C type | Layout | Java carrier |
---|---|---|
bool |
JAVA_BOOLEAN |
byte |
char |
JAVA_BYTE |
byte |
short |
JAVA_SHORT |
short , char |
int |
JAVA_INT |
int |
long |
JAVA_LONG |
long |
long long |
JAVA_LONG |
long |
float |
JAVA_FLOAT |
float |
double |
JAVA_DOUBLE |
double |
char* int** ... |
ADDRESS |
MemorySegment |
struct Point { int x; int y; }; union Choice { float a; int b; }; ... |
MemoryLayout.structLayout(...) MemoryLayout.unionLayout(...) |
MemorySegment |
The full source code containing most of the code shown throughout this document can be seen below:
import java.lang.foreign.Arena;
import java.lang.foreign.Linker;
import java.lang.foreign.FunctionDescriptor;
import java.lang.foreign.SymbolLookup;
import java.lang.foreign.MemorySegment;
import java.lang.invoke.MethodHandle;
import java.lang.invoke.MethodHandles;
import java.util.Arrays;
import static java.lang.foreign.ValueLayout.*;
public class Examples {
static Linker LINKER = Linker.nativeLinker();
static SymbolLookup STDLIB = LINKER.defaultLookup();
public static void main(String[] args) throws Throwable {
strlen();
strlen_virtual();
qsort();
printf();
}
public static void strlen() throws Throwable {
MethodHandle strlen = LINKER.downcallHandle(
STDLIB.find("strlen").get(),
FunctionDescriptor.of(JAVA_LONG, ADDRESS)
);
try (Arena arena = Arena.ofConfined()) {
MemorySegment hello = arena.allocateFrom("Hello");
long len = (long) strlen.invokeExact(hello); // 5
System.out.println(len);
}
}
public static void strlen_virtual() throws Throwable {
MethodHandle strlen_virtual = LINKER.downcallHandle(
FunctionDescriptor.of(JAVA_LONG, ADDRESS)
);
try (Arena arena = Arena.ofConfined()) {
MemorySegment hello = arena.allocateFrom("Hello");
long len = (long) strlen_virtual.invokeExact(
STDLIB.find("strlen").get(),
hello); // 5
System.out.println(len);
}
}
static class Qsort {
static int qsortCompare(MemorySegment addr1, MemorySegment addr2) {
return addr1.get(JAVA_INT, 0) - addr2.get(JAVA_INT, 0);
}
}
public static void qsort() throws Throwable {
MethodHandle qsort = LINKER.downcallHandle(
STDLIB.find("qsort").get(),
FunctionDescriptor.ofVoid(ADDRESS, JAVA_LONG, JAVA_LONG, ADDRESS)
);
FunctionDescriptor comparDesc = FunctionDescriptor.of(JAVA_INT,
ADDRESS.withTargetLayout(JAVA_INT),
ADDRESS.withTargetLayout(JAVA_INT));
MethodHandle comparHandle = MethodHandles.lookup()

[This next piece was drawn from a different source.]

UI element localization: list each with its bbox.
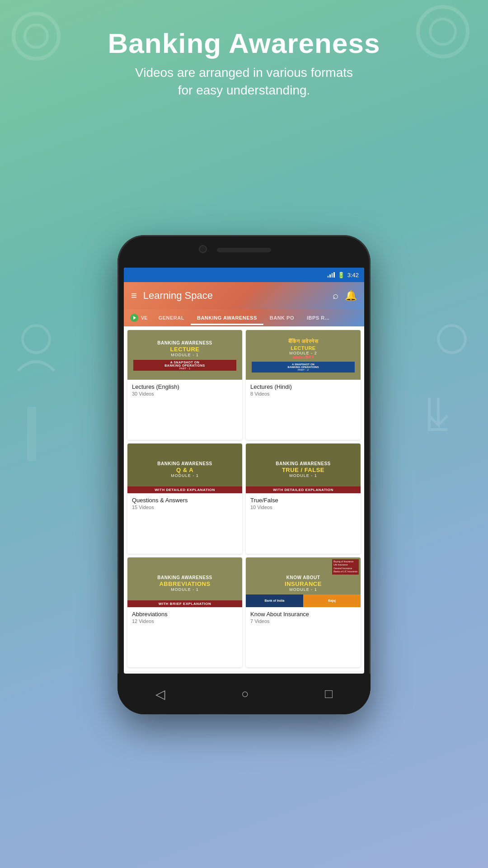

.findStatic(Qsort.class, "qsortCompare",
comparDesc.toMethodType());
try (Arena arena = Arena.ofConfined()) {
MemorySegment comparFunc = LINKER.upcallStub(
comparHandle, comparDesc, arena);
MemorySegment array = arena.allocateFrom(JAVA_INT, 0, 9, 3, 4, 6, 5, 1, 8, 2, 7);
qsort.invokeExact(array, 10L, 4L, comparFunc);
int[] sorted = array.toArray(JAVA_INT); // [ 0, 1, 2, 3, 4, 5, 6, 7, 8, 9 ]

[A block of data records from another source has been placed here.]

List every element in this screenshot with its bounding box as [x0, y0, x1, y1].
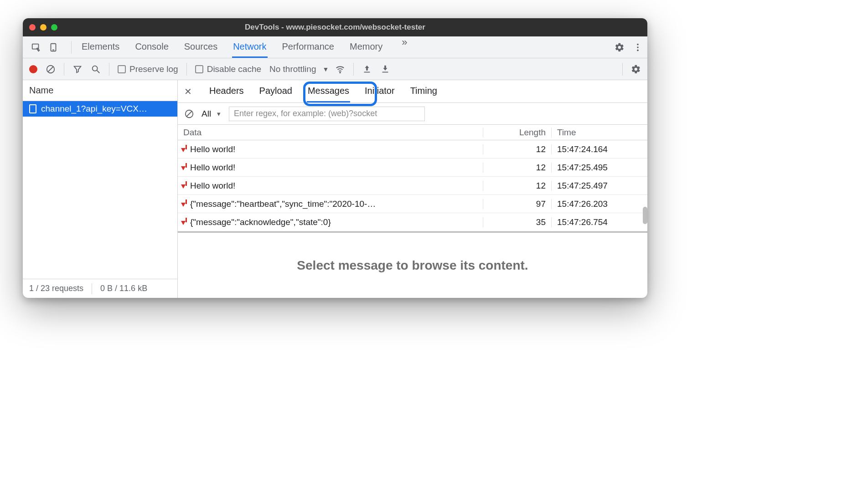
- tab-performance[interactable]: Performance: [281, 36, 336, 58]
- request-name: channel_1?api_key=VCX…: [41, 104, 147, 114]
- download-icon[interactable]: [380, 64, 390, 74]
- network-conditions-icon[interactable]: [335, 64, 345, 74]
- svg-point-4: [637, 46, 639, 48]
- incoming-arrow-icon: [183, 220, 189, 225]
- document-icon: [29, 104, 36, 113]
- incoming-arrow-icon: [183, 148, 189, 152]
- main-tabstrip: Elements Console Sources Network Perform…: [23, 36, 647, 58]
- device-toolbar-icon[interactable]: [48, 42, 58, 52]
- upload-icon[interactable]: [362, 64, 372, 74]
- settings-icon[interactable]: [615, 42, 625, 52]
- network-content: Name channel_1?api_key=VCX… 1 / 23 reque…: [23, 80, 647, 298]
- devtools-window: DevTools - www.piesocket.com/websocket-t…: [23, 18, 647, 298]
- message-type-select[interactable]: All: [202, 109, 222, 118]
- message-row[interactable]: Hello world! 12 15:47:24.164: [178, 140, 647, 159]
- svg-point-5: [637, 49, 639, 51]
- tab-initiator[interactable]: Initiator: [364, 80, 396, 102]
- record-button[interactable]: [29, 65, 37, 73]
- window-controls: [29, 24, 57, 31]
- search-icon[interactable]: [91, 64, 101, 74]
- incoming-arrow-icon: [183, 184, 189, 189]
- network-toolbar: Preserve log Disable cache No throttling…: [23, 58, 647, 80]
- preserve-log-label: Preserve log: [129, 64, 178, 74]
- tab-network[interactable]: Network: [232, 36, 267, 58]
- close-window-button[interactable]: [29, 24, 36, 31]
- message-row[interactable]: {"message":"heartbeat","sync_time":"2020…: [178, 195, 647, 213]
- status-transfer: 0 B / 11.6 kB: [100, 284, 147, 293]
- tabs-overflow-button[interactable]: »: [397, 36, 412, 58]
- request-details: ✕ Headers Payload Messages Initiator Tim…: [178, 80, 647, 298]
- requests-status-bar: 1 / 23 requests 0 B / 11.6 kB: [23, 279, 177, 298]
- svg-point-8: [93, 66, 98, 71]
- tab-elements[interactable]: Elements: [81, 36, 120, 58]
- svg-line-14: [187, 111, 192, 116]
- window-title: DevTools - www.piesocket.com/websocket-t…: [23, 23, 647, 32]
- detail-tabs: ✕ Headers Payload Messages Initiator Tim…: [178, 80, 647, 103]
- disable-cache-label: Disable cache: [207, 64, 261, 74]
- chevron-down-icon[interactable]: ▼: [322, 66, 329, 73]
- main-tabs: Elements Console Sources Network Perform…: [81, 36, 412, 58]
- status-requests: 1 / 23 requests: [29, 284, 83, 293]
- incoming-arrow-icon: [183, 202, 189, 207]
- tab-console[interactable]: Console: [134, 36, 169, 58]
- message-row[interactable]: Hello world! 12 15:47:25.497: [178, 177, 647, 195]
- close-details-icon[interactable]: ✕: [184, 86, 195, 97]
- inspect-element-icon[interactable]: [31, 42, 41, 52]
- tab-payload[interactable]: Payload: [258, 80, 293, 102]
- request-row[interactable]: channel_1?api_key=VCX…: [23, 101, 177, 117]
- requests-sidebar: Name channel_1?api_key=VCX… 1 / 23 reque…: [23, 80, 178, 298]
- clear-icon[interactable]: [46, 64, 56, 74]
- col-header-time[interactable]: Time: [552, 128, 647, 138]
- col-header-data[interactable]: Data: [178, 128, 483, 138]
- preserve-log-checkbox[interactable]: Preserve log: [118, 64, 178, 74]
- incoming-arrow-icon: [183, 166, 189, 170]
- messages-table: Data Length Time Hello world! 12 15:47:2…: [178, 125, 647, 233]
- svg-rect-11: [364, 72, 370, 72]
- kebab-menu-icon[interactable]: [633, 42, 643, 52]
- tab-sources[interactable]: Sources: [183, 36, 218, 58]
- throttling-select[interactable]: No throttling: [269, 64, 316, 74]
- messages-filterbar: All: [178, 103, 647, 125]
- scrollbar-thumb[interactable]: [643, 207, 647, 224]
- titlebar: DevTools - www.piesocket.com/websocket-t…: [23, 18, 647, 36]
- svg-point-3: [637, 43, 639, 45]
- svg-line-7: [48, 66, 53, 72]
- message-content-placeholder: Select message to browse its content.: [178, 233, 647, 298]
- message-regex-input[interactable]: [229, 107, 425, 121]
- zoom-window-button[interactable]: [51, 24, 57, 31]
- tab-messages[interactable]: Messages: [307, 80, 350, 102]
- panel-settings-icon[interactable]: [631, 64, 641, 74]
- svg-rect-12: [382, 72, 388, 72]
- requests-header-name[interactable]: Name: [23, 80, 177, 101]
- svg-line-9: [97, 70, 100, 73]
- tab-timing[interactable]: Timing: [409, 80, 438, 102]
- clear-messages-icon[interactable]: [184, 109, 194, 119]
- minimize-window-button[interactable]: [40, 24, 46, 31]
- message-row[interactable]: {"message":"acknowledge","state":0} 35 1…: [178, 213, 647, 231]
- message-row[interactable]: Hello world! 12 15:47:25.495: [178, 159, 647, 177]
- disable-cache-checkbox[interactable]: Disable cache: [195, 64, 261, 74]
- tab-headers[interactable]: Headers: [208, 80, 245, 102]
- tab-memory[interactable]: Memory: [349, 36, 383, 58]
- col-header-length[interactable]: Length: [483, 128, 552, 138]
- messages-table-header[interactable]: Data Length Time: [178, 125, 647, 140]
- filter-icon[interactable]: [72, 64, 83, 74]
- svg-point-10: [340, 72, 341, 73]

System.out.println(Arrays.toString(sorted));
}
}
public static void printf() throws Throwable {
MethodHandle printf = LINKER.downcallHandle(
STDLIB.find("printf").get(),
FunctionDescriptor.of(JAVA_INT, ADDRESS, JAVA_INT, JAVA_INT, JAVA_INT),
Linker.Option.firstVariadicArg(1) // first int is variadic
);
try (Arena arena = Arena.ofConfined()) {
MemorySegment s = arena.allocateFrom("%d plus %d equals %d\n");
int res = (int) printf.invokeExact(s, 2, 2, 4);
}
}
}
- (1): In reality this is not entirely new; even in JNI, when you call a
native
method the VM trusts that the corresponding implementing function in C will feature compatible parameter types and return values; if not a crash might occur. - (2): Linker options can be used to customize the linkage request in various ways, for instance to allow clients to pass heap segments to native functions without copying, to remove Java to native thread transitions and to save the state of special runtime variables (such as
errno
). - (3): Previous iterations of the FFM API provided a
VaList
class that could be used to model a Cva_list
. This class was later dropped from the FFM API as too implementation specific. It is possible that a future version of thejextract
tool might provide higher-level bindings for variadic calls.